Being a parent is a funny thing. When they are small you tell them, “I love you”, every day and they look up at you, snuggle into your neck and say in a voice that could melt icebergs, “I wuv you too, Mommy”. But you can’t tell them that you can’t imagine life without them; that you lie awake worrying about unseen and unspeakable dangers not just in the present, but for every day to come; that you stand by their beds just to hear them breathe. They wouldn’t understand.
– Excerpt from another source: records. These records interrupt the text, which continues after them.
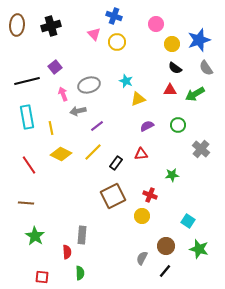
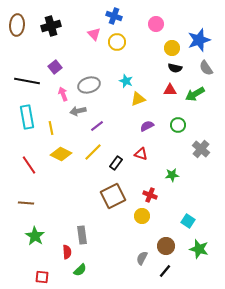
yellow circle at (172, 44): moved 4 px down
black semicircle at (175, 68): rotated 24 degrees counterclockwise
black line at (27, 81): rotated 25 degrees clockwise
red triangle at (141, 154): rotated 24 degrees clockwise
gray rectangle at (82, 235): rotated 12 degrees counterclockwise
green semicircle at (80, 273): moved 3 px up; rotated 48 degrees clockwise
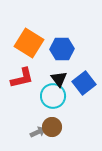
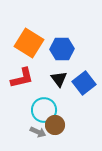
cyan circle: moved 9 px left, 14 px down
brown circle: moved 3 px right, 2 px up
gray arrow: rotated 49 degrees clockwise
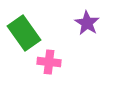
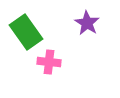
green rectangle: moved 2 px right, 1 px up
When they are teens you tell them, “Love ya, kid” and, if you haven’t crushed every dream of theirs on that particular day by asking them to do something they don’t want to do, they will smile a smile that lights up your whole world and yell over their shoulder as they head for the door, “Love you too, Ma”. You can’t tell them that you can’t imagine life without them; that you lie awake waiting for the front door to punctuate their arrival home, worrying about unspeakable dangers outside that door. They wouldn’t understand – and would definitely be creeped out a little knowing that you sometimes breech that inner sanctum of adolescence, their rooms, just to hear them breathe.
As they enter adulthood, you tell them, often by phone or some other sanitized long distance version of communication, “I love you” and they know you do, and answer, “I love you too, Mom”. But you can’t tell them that the time you left homemade tuna macaroni salad in the refrigerator for them and they left you a voicemail at work thanking you, that you saved that voicemail for 3 years while they went off to college and deployment overseas. You can’t tell them that you cannot imagine life without them – ever. You try to hide the tears of parting each time you say goodbye lest they think you are dying or something. You can’t tell them that you heard them say your name in your sleep one night so clearly that you had to resist the urge to call them at 3 AM just to be sure they were ok. They wouldn’t understand.
And then they have children of their own. And they understand.